Today I was teaching my Elite students about reading and summarizing nonfiction. These Elite classes - it's ridiculous how far behind they are. They go through a program where the main focus is on memorizing vocabulary lists and unsurprisingly I find them unable to so much as identify a setting (which to put in perspective is a skill I was teaching my kindergarten students at my last school). They had never heard of the words conflict, climax, resolution and that might be fine if they weren't expected to power through a book in five months that would be studied over an entire school year back home. So, I'm doing my best to put the focus onto an actual ability to analyze literature and to determine vocabulary from context. It's a slow moving thing-and one that should help them a great deal. During the Intensives, their lowest marks were in the reading portion of the TOIEC tests they were taking and it's no surprise to me. It was exactly what I expected to see. They also have ridiculously bad writing skills - because there too, lists of vocabulary are not helpful. They don't know how to craft a main idea and support it with details - they can't even pick one out of a paragraph.

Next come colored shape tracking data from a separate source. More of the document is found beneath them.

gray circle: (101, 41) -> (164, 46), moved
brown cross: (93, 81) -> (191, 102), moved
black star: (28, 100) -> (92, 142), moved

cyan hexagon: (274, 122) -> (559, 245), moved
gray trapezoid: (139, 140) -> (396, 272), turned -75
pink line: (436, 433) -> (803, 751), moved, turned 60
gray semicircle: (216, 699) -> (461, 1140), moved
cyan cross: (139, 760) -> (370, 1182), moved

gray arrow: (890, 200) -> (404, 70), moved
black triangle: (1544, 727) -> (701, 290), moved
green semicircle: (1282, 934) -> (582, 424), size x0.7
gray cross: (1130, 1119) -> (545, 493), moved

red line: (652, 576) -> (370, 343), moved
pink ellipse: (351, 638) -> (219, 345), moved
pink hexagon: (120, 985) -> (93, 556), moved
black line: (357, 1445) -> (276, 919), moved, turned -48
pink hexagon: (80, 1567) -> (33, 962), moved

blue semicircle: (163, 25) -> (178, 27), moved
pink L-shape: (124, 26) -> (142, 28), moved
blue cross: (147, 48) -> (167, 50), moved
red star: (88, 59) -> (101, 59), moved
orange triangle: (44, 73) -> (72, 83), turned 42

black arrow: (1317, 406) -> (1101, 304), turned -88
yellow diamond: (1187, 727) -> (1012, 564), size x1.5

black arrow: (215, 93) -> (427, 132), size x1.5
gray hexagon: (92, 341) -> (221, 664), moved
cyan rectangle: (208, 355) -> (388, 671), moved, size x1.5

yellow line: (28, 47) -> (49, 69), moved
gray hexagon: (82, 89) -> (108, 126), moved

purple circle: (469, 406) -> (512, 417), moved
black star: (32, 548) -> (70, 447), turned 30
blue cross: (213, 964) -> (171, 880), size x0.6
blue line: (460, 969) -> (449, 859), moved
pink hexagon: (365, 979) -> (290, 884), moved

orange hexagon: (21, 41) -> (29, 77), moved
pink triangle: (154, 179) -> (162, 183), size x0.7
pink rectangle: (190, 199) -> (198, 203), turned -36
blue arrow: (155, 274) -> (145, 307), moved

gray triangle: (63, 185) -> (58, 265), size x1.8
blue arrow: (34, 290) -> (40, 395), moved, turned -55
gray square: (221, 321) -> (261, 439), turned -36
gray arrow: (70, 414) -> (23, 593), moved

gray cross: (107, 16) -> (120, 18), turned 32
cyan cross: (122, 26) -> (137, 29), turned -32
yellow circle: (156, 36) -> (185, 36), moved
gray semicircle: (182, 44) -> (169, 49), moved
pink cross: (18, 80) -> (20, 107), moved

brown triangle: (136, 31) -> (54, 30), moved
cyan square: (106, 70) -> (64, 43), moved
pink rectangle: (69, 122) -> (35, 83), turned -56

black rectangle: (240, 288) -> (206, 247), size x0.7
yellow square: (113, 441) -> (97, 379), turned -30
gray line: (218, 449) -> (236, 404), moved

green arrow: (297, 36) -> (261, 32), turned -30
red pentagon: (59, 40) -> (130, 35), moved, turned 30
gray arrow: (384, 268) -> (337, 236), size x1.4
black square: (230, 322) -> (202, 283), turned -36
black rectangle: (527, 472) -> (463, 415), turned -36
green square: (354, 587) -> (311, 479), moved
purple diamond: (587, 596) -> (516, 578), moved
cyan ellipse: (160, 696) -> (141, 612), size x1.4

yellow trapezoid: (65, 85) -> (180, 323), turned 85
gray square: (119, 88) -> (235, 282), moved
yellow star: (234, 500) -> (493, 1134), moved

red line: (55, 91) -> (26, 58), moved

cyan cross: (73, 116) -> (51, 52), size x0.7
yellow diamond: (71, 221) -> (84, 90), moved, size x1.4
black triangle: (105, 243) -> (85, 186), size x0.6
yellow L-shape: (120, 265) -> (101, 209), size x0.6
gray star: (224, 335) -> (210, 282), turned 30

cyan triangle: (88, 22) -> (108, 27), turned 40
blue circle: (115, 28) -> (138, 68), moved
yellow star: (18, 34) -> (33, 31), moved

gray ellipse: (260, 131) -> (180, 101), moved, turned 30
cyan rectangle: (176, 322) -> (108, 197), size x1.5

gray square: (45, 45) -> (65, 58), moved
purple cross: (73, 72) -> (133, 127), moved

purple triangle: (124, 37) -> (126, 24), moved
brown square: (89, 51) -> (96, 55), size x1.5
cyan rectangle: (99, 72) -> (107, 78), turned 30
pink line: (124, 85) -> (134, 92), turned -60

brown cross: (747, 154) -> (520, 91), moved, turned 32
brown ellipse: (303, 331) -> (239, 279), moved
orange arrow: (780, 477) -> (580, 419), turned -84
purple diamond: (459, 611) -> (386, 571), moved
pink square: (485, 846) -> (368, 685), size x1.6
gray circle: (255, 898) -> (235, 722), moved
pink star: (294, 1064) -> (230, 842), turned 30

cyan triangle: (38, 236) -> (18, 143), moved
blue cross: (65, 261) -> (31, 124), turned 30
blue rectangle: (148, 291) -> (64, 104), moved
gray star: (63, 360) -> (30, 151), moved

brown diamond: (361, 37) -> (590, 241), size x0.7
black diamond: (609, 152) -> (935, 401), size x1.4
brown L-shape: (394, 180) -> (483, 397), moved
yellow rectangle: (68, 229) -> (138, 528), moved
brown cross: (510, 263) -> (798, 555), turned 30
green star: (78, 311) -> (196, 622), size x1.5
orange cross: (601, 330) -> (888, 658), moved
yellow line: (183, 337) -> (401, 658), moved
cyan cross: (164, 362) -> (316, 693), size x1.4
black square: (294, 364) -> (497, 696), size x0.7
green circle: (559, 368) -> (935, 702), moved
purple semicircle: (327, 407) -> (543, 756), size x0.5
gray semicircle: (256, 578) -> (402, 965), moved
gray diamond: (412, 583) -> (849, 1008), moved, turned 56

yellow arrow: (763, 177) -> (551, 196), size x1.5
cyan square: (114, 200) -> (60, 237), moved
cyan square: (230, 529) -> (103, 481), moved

Anyway, rant aside, what I meant to post about was that the article we read was called "What Towns of the Future Will Look Like (If We Take Care of the Environment." After we talked about what headings and captions and titles even are and then summarized the points, Esther said, "The future sounds like a great place."
I certainly hope so, Esther. But it's going to take some work.
Edmonton, Canada: Petro-Canada's Edmonton Refinery and Distribution Centre at dusk
1 comment:
Hubby would be the first to tell you that such skills are not often taught in many countries. Whether it is his students here, or his colaborators in India he spends more them ranting about research skills and english skills than almost anything else other than their analytical skills. *sigh* I totally and utterly understand!!